As kids head back to school this year, some parents are celebrating a victory in the battle to improve their children’s education. It isn’t better textbooks or an improved curriculum or even better teachers. It’s more recess.

In Miami Dade, Fla., parents fought for 20 minutes a day of free play and got the school district to guarantee 15 minutes a day of recess. Similar parental pressure lead Seminole County to approve Florida’s first school-district-wide scheduling policy, which includes 20 minutes of daily recess.

The parents who battled their local district bureaucrats, school administrators and teachers for more free play time for their kids are doing it because they have to. The chance for kids to play, frolic and just have fun with other kids at school is under extreme pressure from education bureaucrats who think that risk avoidance and regimentation are the things children most need to learn about life.

In Florida, these parents faced every possible excuse for why their schools should reduce or even remove recess altogether. Some schools argue they can’t give up class time because they need every minute for test prep, while others say the kids don’t need a play break at all.

The stupidest excuse, says Heather Mellet, who organized the Facebook group Recess for all Florida Students, was that more recess would increase more playground bullying. “Kids get bullied in the cafeteria,” Mellet complained to USA Today. “Are you going to make them stop eating?”

Reduced recess isn’t unique to Florida. Schools across the country – from Spokane, Washington to Charleston, South Carolina -- have limited the amount of allowable recess and restricted what can happen when kids are supposed to be enjoying a break from the classroom and its rules.

The results for the kids are the same: less play, less freedom, less fun.

The restrictions include banning games like tag and dodgeball because someone might get hurt, for example. At Zeeland Elementary School in Grand Rapids, Michigan in 2013, tag and all chasing games were banned.
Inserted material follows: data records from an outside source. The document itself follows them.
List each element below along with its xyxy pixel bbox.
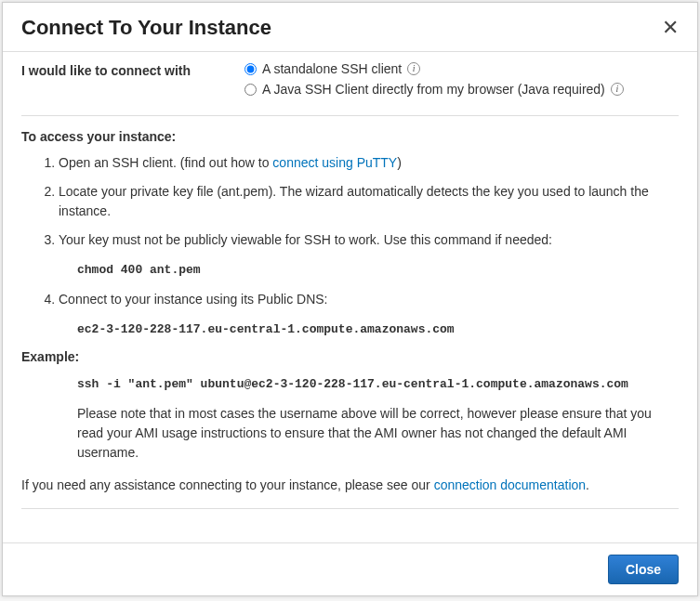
dialog-header: Connect To Your Instance ✕ <box>3 3 697 52</box>
public-dns: ec2-3-120-228-117.eu-central-1.compute.a… <box>77 322 679 336</box>
dialog-footer: Close <box>3 542 697 595</box>
close-icon[interactable]: ✕ <box>662 18 679 38</box>
dialog-body: I would like to connect with A standalon… <box>3 52 697 542</box>
connect-method-label: I would like to connect with <box>21 61 244 78</box>
connect-method-options: A standalone SSH client i A Java SSH Cli… <box>244 61 679 102</box>
putty-link[interactable]: connect using PuTTY <box>272 155 397 170</box>
info-icon[interactable]: i <box>611 83 624 96</box>
username-note: Please note that in most cases the usern… <box>77 404 679 463</box>
step-text: ) <box>397 155 402 170</box>
access-heading: To access your instance: <box>21 129 679 144</box>
access-steps-cont: Connect to your instance using its Publi… <box>21 290 679 309</box>
assist-pre: If you need any assistance connecting to… <box>21 477 434 492</box>
divider <box>21 508 679 509</box>
divider <box>21 115 679 116</box>
step-open-ssh: Open an SSH client. (find out how to con… <box>59 153 679 173</box>
info-icon[interactable]: i <box>407 62 420 75</box>
step-connect-dns: Connect to your instance using its Publi… <box>59 290 679 309</box>
dialog-title: Connect To Your Instance <box>21 16 271 40</box>
access-steps: Open an SSH client. (find out how to con… <box>21 153 679 250</box>
example-heading: Example: <box>21 349 679 364</box>
radio-java-ssh-input[interactable] <box>244 84 257 96</box>
chmod-command: chmod 400 ant.pem <box>77 263 679 277</box>
assist-post: . <box>586 477 589 492</box>
connect-instance-dialog: Connect To Your Instance ✕ I would like … <box>2 2 698 596</box>
ssh-command: ssh -i "ant.pem" ubuntu@ec2-3-120-228-11… <box>77 377 679 391</box>
radio-standalone-ssh-input[interactable] <box>244 63 257 75</box>
assistance-text: If you need any assistance connecting to… <box>21 476 679 495</box>
step-locate-key: Locate your private key file (ant.pem). … <box>59 182 679 221</box>
connection-docs-link[interactable]: connection documentation <box>434 477 586 492</box>
radio-java-ssh[interactable]: A Java SSH Client directly from my brows… <box>244 82 679 97</box>
radio-standalone-ssh[interactable]: A standalone SSH client i <box>244 61 679 76</box>
step-chmod: Your key must not be publicly viewable f… <box>59 230 679 250</box>
radio-label: A standalone SSH client <box>262 61 402 76</box>
connect-method-row: I would like to connect with A standalon… <box>21 61 679 102</box>
radio-label: A Java SSH Client directly from my brows… <box>262 82 605 97</box>
close-button[interactable]: Close <box>608 555 679 584</box>
step-text: Open an SSH client. (find out how to <box>59 155 272 170</box>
The same year, CBS News reported that at Weber Middle School in Port Washington, NY, a ban was imposed on “footballs, baseballs, soccer balls, lacrosse balls, or any other equipment that might harm a child or school friends.” Nerf balls were deemed an acceptable replacement.

An outcry against the tag and chasing games ban in Grand Rapids lead the school to clarify its position by showing students the safe way to play.

“Yesterday we took the entire kindergarten group and modeled the correct expectations for appropriate recess behavior and demonstrated examples of safe, fun play,” the school explained in a letter to parents.

Prescriptive, our-way-or-the-highway rules for tag are a little better than any outright ban, I guess. Other bans seem to have remained in place.

The good news is that pushback seems to be working. In June, Seminole County agreed to increase recess times after school leaders listened to parents and recognized, in the words of Florida’s Heather Mellett, that “children deserve to be treated better than little data-collection prisoners waiting for scraps of ‘yard time.’”

There was another victory for recess last June in Rhode Island, when Gov. Gina Raimondo signed legislation mandating at least 20 consecutive minutes a day for all of the state’s school children.

Janice O’Donnell, who advocated for the change in Rhode Island, has the right idea about why kids need free play. Along with helping improve their focus in the classroom by allowing for a break from the classroom, she says, “it's how they learn to get along with others, control their impulses, and solve problems.”

The moms and dads who have been fighting to liberate their kids from stifling bureaucratic regulation of their play time are great models of activism and success for parents across the country.

We all need to support their effort to keep this the land of the free—including on the school playground.